= DESCRIPTION OF THE TASK =
All of the data is to be written out again exactly, without the pictures.
START TASK INPUT
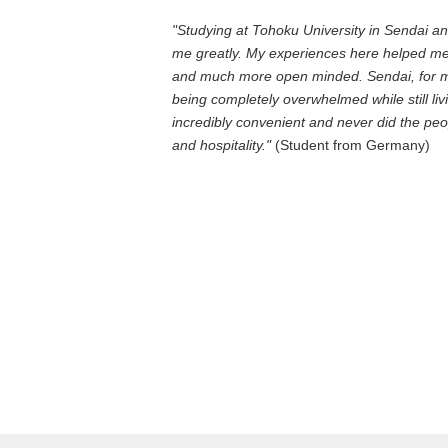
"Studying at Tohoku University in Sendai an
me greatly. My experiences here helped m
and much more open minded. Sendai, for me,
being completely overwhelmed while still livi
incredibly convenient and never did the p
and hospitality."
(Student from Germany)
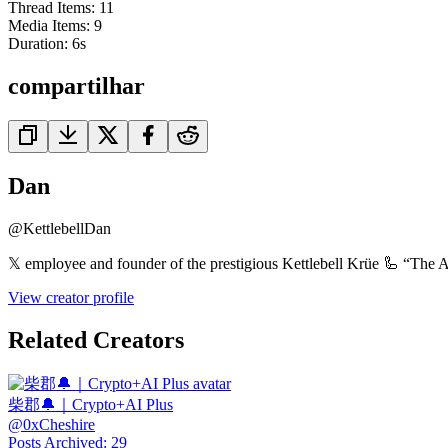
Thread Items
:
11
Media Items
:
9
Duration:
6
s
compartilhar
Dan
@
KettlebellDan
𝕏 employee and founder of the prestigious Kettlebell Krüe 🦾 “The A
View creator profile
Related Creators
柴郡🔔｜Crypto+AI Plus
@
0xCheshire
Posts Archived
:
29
END TASK INPUT
= RESULT =
"Studying at Tohoku University in Sendai an
me greatly. My experiences here helped m
and much more open minded. Sendai, for me,
being completely overwhelmed while still livi
incredibly convenient and never did the p
and hospitality."
(Student from Germany)
Thread Items
:
11
Media Items
:
9
Duration:
6
s
compartilhar
Dan
@
KettlebellDan
𝕏 employee and founder of the prestigious Kettlebell Krüe 🦾 “The A
View creator profile
Related Creators
柴郡🔔｜Crypto+AI Plus
@
0xCheshire
Posts Archived
:
29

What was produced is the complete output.